### RECORDS TO USE
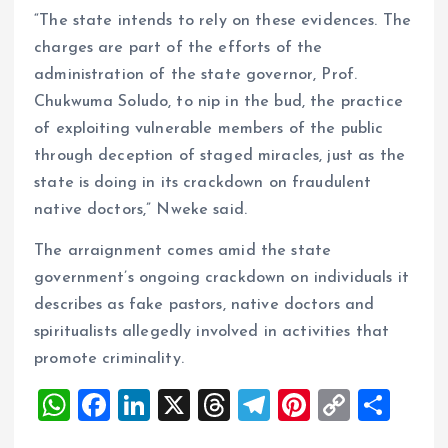
“The state intends to rely on these evidences. The
charges are part of the efforts of the
administration of the state governor, Prof.
Chukwuma Soludo, to nip in the bud, the practice
of exploiting vulnerable members of the public
through deception of staged miracles, just as the
state is doing in its crackdown on fraudulent
native doctors,” Nweke said.
The arraignment comes amid the state
government’s ongoing crackdown on individuals it
describes as fake pastors, native doctors and
spiritualists allegedly involved in activities that
promote criminality.
W
F
Li
X
T
T
Pi
C
S
h
a
n
h
el
nt
o
h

### ACTION ITEM
Your task is to list each line of the records with the word "native".

### RESULT BELOW
native doctors,” Nweke said.
describes as fake pastors, native doctors and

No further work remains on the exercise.